Some people have all the luck


----------



## znapschatz (Feb 28, 2016)

Pugg said:


> Some people have all the luck


Well, seriously, much more than to what I should have been entitled. But that's a subject for another venue


----------



## Der Fliegende Amerikaner (Feb 26, 2011)

Please see this article where the NY Times reviewer attended the same opera 9 times each time sitting in different sections:
http://www.nytimes.com/2013/11/24/a...-the-mets-norma-from-9-perspectives.html?_r=0

I started this thread 9 years ago on a travel forum:
http://www.flyertalk.com/forum/new-york-city/709782-met-opera-side-boxes.html

Since then I've attended over 20 performances at the Met and I've sat in every section except for Center Parterre.

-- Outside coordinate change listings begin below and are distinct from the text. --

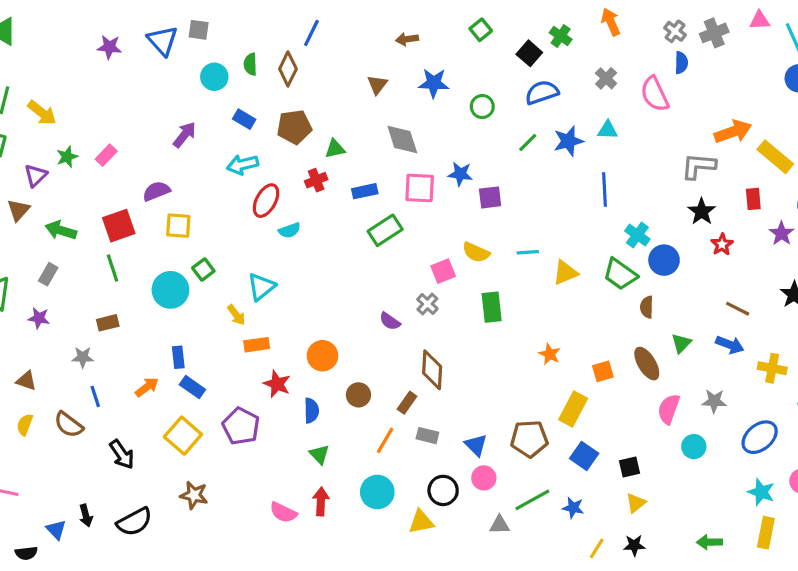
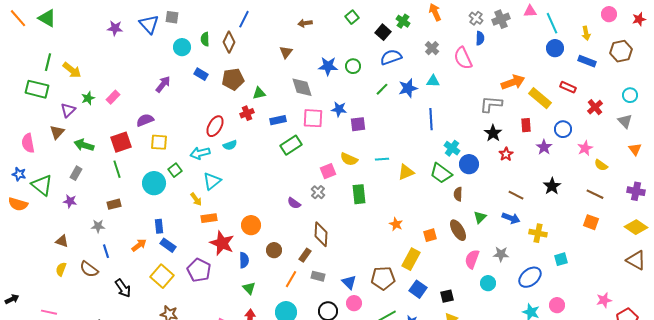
blue star: (434, 83) -> (328, 66), moved
cyan arrow: (243, 165) -> (200, 153), moved
red star: (277, 384) -> (222, 243), size x1.4

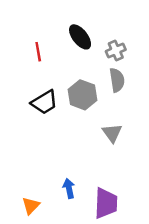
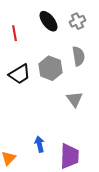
gray cross: (116, 50) -> (77, 21), moved

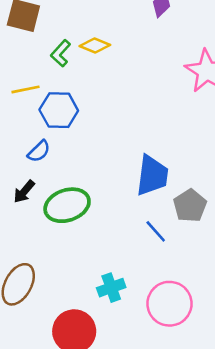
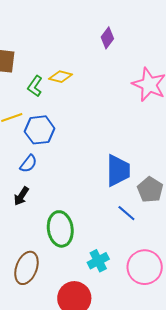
green ellipse: (67, 205) -> (60, 229), moved, turned -72

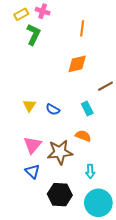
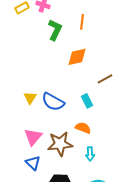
green L-shape: (33, 34) -> (55, 30), moved
blue semicircle: (53, 110) -> (53, 102), size x1.6
cyan arrow: (90, 171) -> (90, 154), moved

My favorite sections are the front rows of the Grand Tier or Dress Circle. The front Grand Tier is nice for the view and the sound. The front Dress Circle I think offers even better sound and a decent view so therefore is often a better value.

Some people say that the Balcony offers the best sound. It's a little too high up for my taste.

I once sat in the Family Circle for La Traviata (Zeffirelli production). Maybe it was me but I had trouble hearing Angela Gheorghiu.

I usually avoid the Orchestra like the plague but since I wanted to take my 2 year old daughter to her first Met performance 5 months ago, I got front row Orchestra tickets for the family presentation of The Barber of Seville. I was quite pleased with the sound and of course the view (BTW, Isabel Leonard is very attractive).

I'll also avoid the side boxes. I once sat in the Side Parterre for L'Elisir with Anna Netrebko/Matthew Polenzani/Mariusz Kwiecien) and another time in the Dress Circle for Rigoletto (Schenk production) with Diana Damrau (and others I don't remember). Both times I was disappointed with the sounds since it sounded "off" which of course it was because I was so off to the side.

Finally, and I know this is off topic, best acoustics I've experienced is third level right box 17 at La Scala for La Traviata with Zeljko Lucic/Diana Damrau/Piotr Beczala


----------